The basic idea is to put a containment box over the oil well. The box is constructed from intermodal shipping containers (aka TEUs — twenty foot equivalent units). It can be assembled on the ocean floor. The TEUs can be welded into modules of two or more on the surface to save time.
The illustration is somewhat misleading, because it gives the impression that the TEUs are intact inside. In fact, most of the TEU interior walls will be cut away to allow liquid (water or oil) to freely circulate within the interior. TEUs can be cut with conventional handheld power saws. This of course will be done above water by humans because that will be much faster and cheaper than doing it underwater by ROV.
The roof is covered with relief hatches. The design is very simple. If the pressure is great, it pushes the hatches up and the pressure is relieved. Approximately 4000-5000 square feet of hatch area is available. Assuming that the well head is approximately 8 square feet, this would be a reduction in pressure by a factor of 500 or more. Thus, if the wellhead is at 5000 psi, the relief hatches would have a pressure of only 10 psi. The pressure will go up if you close the hatches without venting through the valves.
There are 32 riser hook-up valves along the walls. At a gusher rate of 4,800,000 gallons per day, this would be 150,000 gallons per day per valve, and a flow rate of only 1.8 gallons per second per valve. Each valve is one foot wide, which would indicate a linear flow rate of about four inches per second.
The market rate for TEUs is $1300, so that the 160 TEUs used in the device would cost $210,000. Assuming that one TEU is welded per hour per ROV, and that two ROVs are involved in welding, the entire structure can be assembled within 80 hours, or just over three days.
A great advantage of the cap housing is that it exerts no back pressure on the well. Thus it will not cause greater leakage in seabed fissures.
The housing will leak, but this can be resolved over time (ie, days) by caulking the joints. Piling can be driven against the base of the structure to prevent oil leakage from underneath, but as oil floats to the top and only water would be present at the bottom, this should not be a problem.
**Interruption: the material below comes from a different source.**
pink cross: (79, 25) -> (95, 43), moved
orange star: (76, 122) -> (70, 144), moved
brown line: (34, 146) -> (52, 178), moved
The housing is not meant to be a pressure containment. Rather, it is meant as a transition from the current gusher situation to a controlled situation where all oil from the well is utilized at the current flow rate. At the beginning of the transition, all the relief hatches on the roof are open and the internal pressure within the housing is equalized with the outside environment. As hookups begin pumping water and then oil from the interior, however, pressure within the housing will decline until the relief hatches close. The relief hatches are simple gravity devices with no moving parts.
Shipping containers are available universally in quantities of thousands.
If at a later date it is desired to seal off the well, the housing can be readily removed by attaching floatation devices, as its total mass is only 400 tons (5000 lbs per container). An air-filled tank of approximately 30 feet diameter would be sufficient to provide neutral buoyancy in the lifting operation.
To summarize: a large oil spill cap/housing constructed from shipping containers.
Advantages: simple, cheap, fast. Safety is maximized because pressure is kept low. Since the initial goal is not to stop up the well but to divert spillage into revenue pumping immediately, it is also the most profitable solution as well.